Il convient de noter que plus de 70 introns individuels peuvent être présents et que chacun d’entre eux doit subir le processus d’épissage – en plus de la coiffe 5′ et de l’ajout d’une queue poly-A – juste pour générer une seule molécule d’ARNm traduisible.

Transformation des ARNt et des ARNr

Les ARNt et les ARNr sont des molécules structurelles qui jouent un rôle dans la synthèse des protéines ; cependant, ces ARN ne sont pas eux-mêmes traduits. Les pré-ARNr sont transcrits, traités et assemblés en ribosomes dans le nucléole. Les pré-ARNt sont transcrits et traités dans le noyau, puis libérés dans le cytoplasme où ils sont liés à des acides aminés libres pour la synthèse des protéines.

La plupart des ARNt et des ARNr des eucaryotes et des procaryotes sont d’abord transcrits sous la forme d’une longue molécule-précurseur qui englobe plusieurs ARNr ou ARNt. Des enzymes clivent ensuite les précurseurs en sous-unités correspondant à chaque ARN structurel. Certaines bases des pré-ARNr sont méthylées, c’est-à-dire qu’un groupement fonctionnel méthyle (-CH3) est ajouté pour assurer la stabilité. Les molécules de pré-ARNt subissent également une méthylation. Comme pour les pré-ARNm, l’excision des sous-unités se produit dans les pré-ARNc eucaryotes destinés à devenir des ARNt ou des ARNr.

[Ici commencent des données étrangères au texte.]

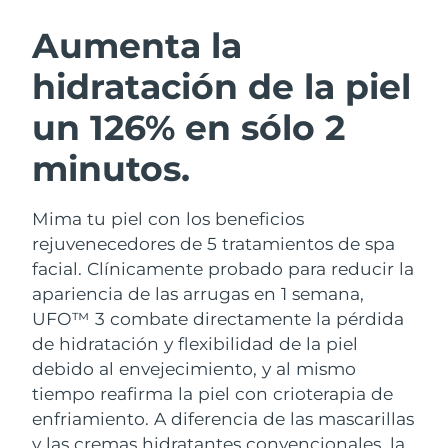
RUTINA SUECAS DE BELLEZA
Austria
Entrega prevista
11/08/2026
Aumenta la
hidratación de la piel
Baréin
Entrega prevista
12/08/2026
un 126% en sólo 2
Limpieza facial
Lifting facial
Bélgica
Entrega prevista
11/08/2026
LUNA™ 4 pack
BEAR™ 2 pack
minutos.
Bermudas
Entrega prevista
17/08/2026
Anti-aging massage
Microcurrent toning
Mima tu piel con los beneficios
Bosnia y Herzegovina
Entrega prevista
14/08/2026
Hidratación
Cuidado bucal
rejuvenecedores de 5 tratamientos de spa
LUNA™ 4 Plus
BEAR™ 2 go
Brunéi
facial. Clínicamente probado para reducir la
Entrega prevista
16/08/2026
UFO™ 3 pack
issa™ 4
Massage, LED heating
Microcurrent toning on-the-go
apariencia de las arrugas en 1 semana,
TRATAMIENTO ANTIEDAD FAQ™
Deep facial hydration
Hybrid silicone sonic toothbrush
Bulgaria
Entrega prevista
11/08/2026
UFO™ 3 combate directamente la pérdida
de hidratación y flexibilidad de la piel
NEW
LUNA™ 4 Men
BEAR™ 2 eyes & lips
Canadá
Entrega prevista
15/08/2026
UFO™ 3 LED
debido al envejecimiento, y al mismo
issa™ 4 plus
For men, anti-aging massage
Microcurrent line smoothing device
tiempo reafirma la piel con crioterapia de
Near-infrared and red light therapy
Smart hybrid silicone sonic toothbrush
Chile
Entrega prevista
15/08/2026
device
Antiedad
Tratamientos LED
enfriamiento.
A diferencia de las mascarillas
y las cremas hidratantes convencionales, la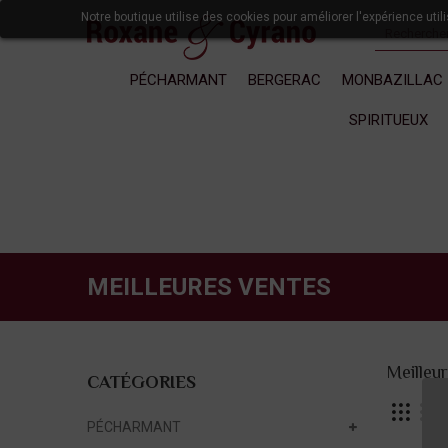
Notre boutique utilise des cookies pour améliorer l'expérience uti
PÉCHARMANT
BERGERAC
MONBAZILLAC
SPIRITUEUX
MEILLEURES VENTES
Meilleu
CATÉGORIES
PÉCHARMANT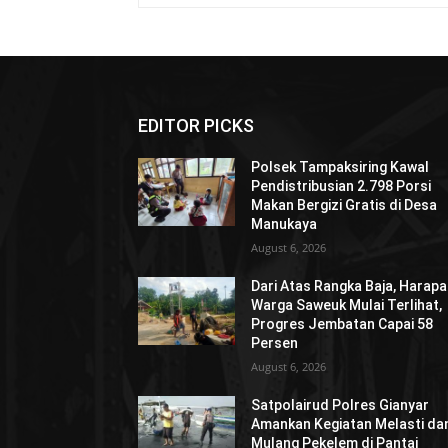
EDITOR PICKS
Polsek Tampaksiring Kawal
Pendistribusian 2.798 Porsi
Makan Bergizi Gratis di Desa
Manukaya
August 6, 2026
Dari Atas Rangka Baja, Harap
Warga Saweuk Mulai Terlihat,
Progres Jembatan Capai 58
Persen
August 6, 2026
Satpolairud Polres Gianyar
Amankan Kegiatan Melasti da
Mulang Pekelem di Pantai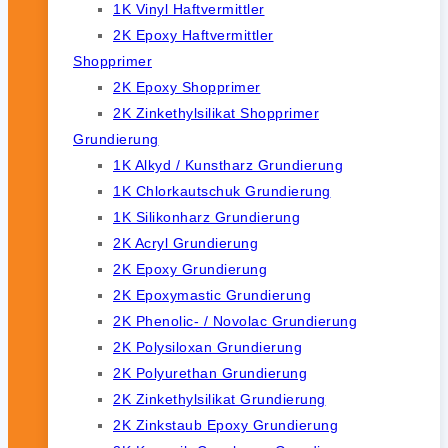
1K Vinyl Haftvermittler
2K Epoxy Haftvermittler
Shopprimer
2K Epoxy Shopprimer
2K Zinkethylsilikat Shopprimer
Grundierung
1K Alkyd / Kunstharz Grundierung
1K Chlorkautschuk Grundierung
1K Silikonharz Grundierung
2K Acryl Grundierung
2K Epoxy Grundierung
2K Epoxymastic Grundierung
2K Phenolic- / Novolac Grundierung
2K Polysiloxan Grundierung
2K Polyurethan Grundierung
2K Zinkethylsilikat Grundierung
2K Zinkstaub Epoxy Grundierung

Les ARNr matures représentent environ 50 % de chaque ribosome. Certaines des molécules d’ARN d’un ribosome sont purement structurelles, tandis que d’autres ont des activités catalytiques ou de liaison. Les ARNt matures acquièrent une structure tridimensionnelle grâce à des régions locales d’appariement des bases, stabilisées par des liaisons hydrogène intramoléculaires. L’ARNt se replie pour positionner le site de liaison de l’acide aminé à une extrémité et l’anticodon à l’autre (figure 15.14). L’anticodon est une séquence de trois nucléotides dans un ARNt qui interagit avec un codon d’ARNm par appariement de bases complémentaires.

 

ARNt avec anticodon
Figure 15.14 Voici un modèle compact d’une molécule d’ARNt qui ajoute l’acide aminé phénylalanine à une chaîne polypeptidique en croissance. L’anticodon AAG se lie au codon UUC de l’ARNm. L’acide aminé phénylalanine est fixé à l’autre extrémité de l’ARNt.